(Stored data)
::::::::::
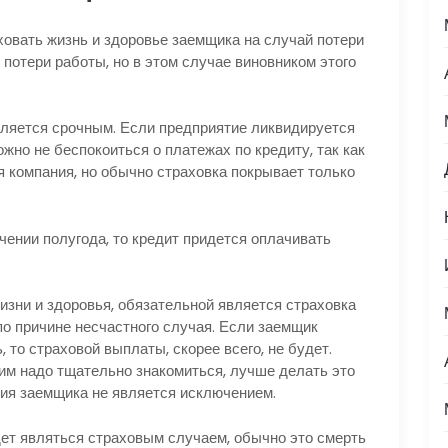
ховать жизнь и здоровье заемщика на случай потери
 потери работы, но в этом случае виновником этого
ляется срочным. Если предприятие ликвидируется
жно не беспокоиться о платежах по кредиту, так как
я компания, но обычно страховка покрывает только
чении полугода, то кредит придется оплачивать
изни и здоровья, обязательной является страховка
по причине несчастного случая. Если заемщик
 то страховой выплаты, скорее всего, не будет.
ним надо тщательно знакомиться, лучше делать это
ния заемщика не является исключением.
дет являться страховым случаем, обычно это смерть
::::::::::
In the data above, how many lines include the word "страховка"? Answer with the number only.

**Task solution**
2